* EXERCISE GOAL *
Give the data again exactly, stopping after the "Task: Click on" line.

* SOURCE MATERIAL *
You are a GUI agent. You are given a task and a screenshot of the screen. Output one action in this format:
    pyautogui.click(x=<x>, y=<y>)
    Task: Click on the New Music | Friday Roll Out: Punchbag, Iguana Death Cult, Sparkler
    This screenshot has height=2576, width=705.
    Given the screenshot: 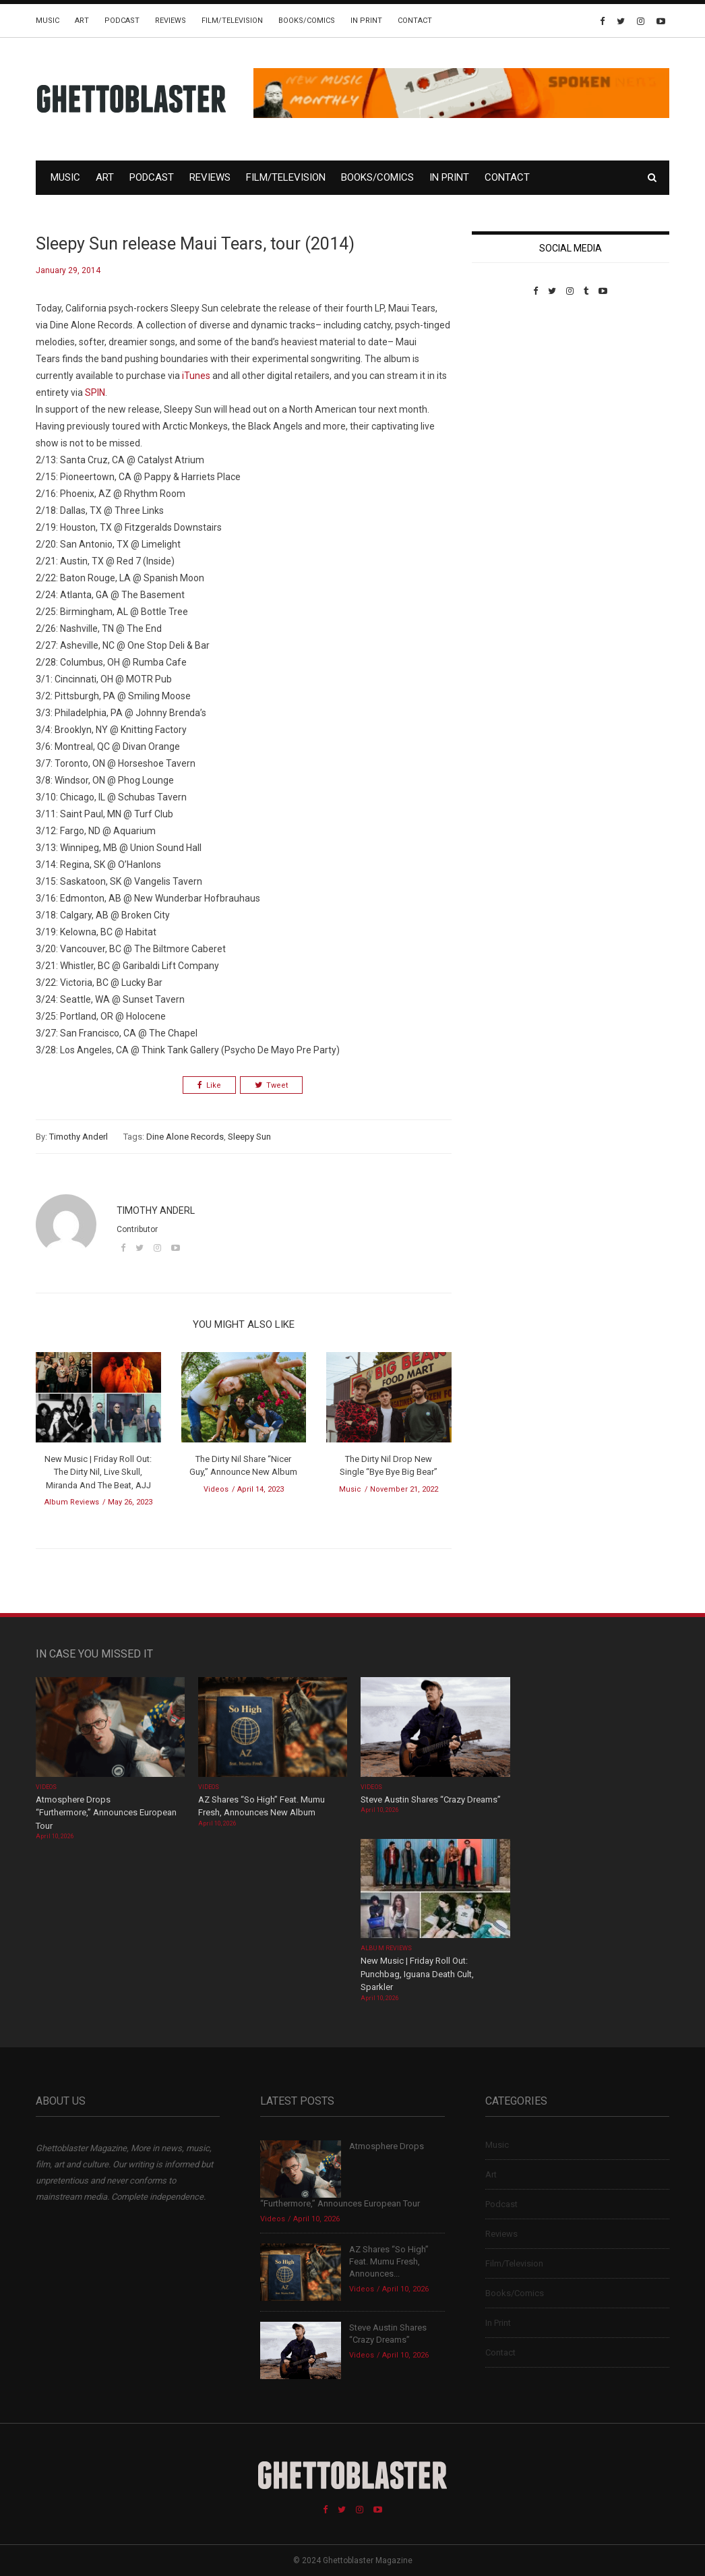 What is the action you would take?
    pyautogui.click(x=417, y=1974)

* FINISHED EXERCISE *
You are a GUI agent. You are given a task and a screenshot of the screen. Output one action in this format:
    pyautogui.click(x=<x>, y=<y>)
    Task: Click on the New Music | Friday Roll Out: Punchbag, Iguana Death Cult, Sparkler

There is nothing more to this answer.